Silencing of CKIP-1 by siRNA abolishes the initial proliferative phase after DM addition and delays the expression of myogenin and p21. C2C12 cells were transfected with the double-stranded RNA specific for CKIP-1 (siRNA) or the sense strand alone (control). Forty-eight hours after transfection, cells were trypsinized and replated in 96- and 12-well plates.
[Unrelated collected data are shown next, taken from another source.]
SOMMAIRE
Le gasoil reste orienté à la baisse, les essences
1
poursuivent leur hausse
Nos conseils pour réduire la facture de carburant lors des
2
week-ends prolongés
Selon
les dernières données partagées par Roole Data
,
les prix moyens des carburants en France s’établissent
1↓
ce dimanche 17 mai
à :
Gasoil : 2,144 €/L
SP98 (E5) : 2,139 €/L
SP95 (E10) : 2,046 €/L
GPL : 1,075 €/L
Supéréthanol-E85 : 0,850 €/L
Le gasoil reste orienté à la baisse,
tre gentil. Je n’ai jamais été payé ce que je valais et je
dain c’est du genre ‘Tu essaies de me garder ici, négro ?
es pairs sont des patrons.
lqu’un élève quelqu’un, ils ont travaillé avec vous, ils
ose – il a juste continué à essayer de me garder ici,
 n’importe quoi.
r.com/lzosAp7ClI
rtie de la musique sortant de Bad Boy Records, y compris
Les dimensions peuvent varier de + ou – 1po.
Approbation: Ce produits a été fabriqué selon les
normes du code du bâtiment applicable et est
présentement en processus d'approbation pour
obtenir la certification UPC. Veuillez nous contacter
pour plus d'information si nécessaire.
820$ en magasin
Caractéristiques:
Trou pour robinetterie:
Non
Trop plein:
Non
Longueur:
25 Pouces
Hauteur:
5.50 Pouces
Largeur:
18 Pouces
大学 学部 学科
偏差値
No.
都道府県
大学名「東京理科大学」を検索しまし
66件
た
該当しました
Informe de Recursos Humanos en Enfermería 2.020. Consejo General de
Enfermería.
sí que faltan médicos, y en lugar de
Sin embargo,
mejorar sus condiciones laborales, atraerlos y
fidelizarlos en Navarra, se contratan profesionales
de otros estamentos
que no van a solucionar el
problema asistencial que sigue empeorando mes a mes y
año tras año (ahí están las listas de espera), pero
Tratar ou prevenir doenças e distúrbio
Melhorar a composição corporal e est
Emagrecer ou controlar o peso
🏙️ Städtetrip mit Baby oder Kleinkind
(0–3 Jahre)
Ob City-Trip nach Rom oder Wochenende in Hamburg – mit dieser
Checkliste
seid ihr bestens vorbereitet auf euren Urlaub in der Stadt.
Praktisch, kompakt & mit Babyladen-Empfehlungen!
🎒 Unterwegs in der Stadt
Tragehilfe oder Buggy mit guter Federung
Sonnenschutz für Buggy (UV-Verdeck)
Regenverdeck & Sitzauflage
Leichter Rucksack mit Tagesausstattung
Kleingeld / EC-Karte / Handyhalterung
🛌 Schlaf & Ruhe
Twelve hours later, they were shifted into DM and at different time points, total protein extracts were prepared for CKIP-1, myogenin, p21, and tubulin expression analysis by immunoblotting and measure of BrdU incorporation. (A) Immunoblots for CKIP-1, myogenin, p21, and tubulin in control and CKIP-1 siRNA cells. (B) BrdU incorporation at different times following addition of DM in CKIP-1 siRNA cells and control cells. BrdU incorporation was normalized to viable-cell number. Data are means ± standard errors of the means for triplicates of one experiment. Two independent experiments were performed.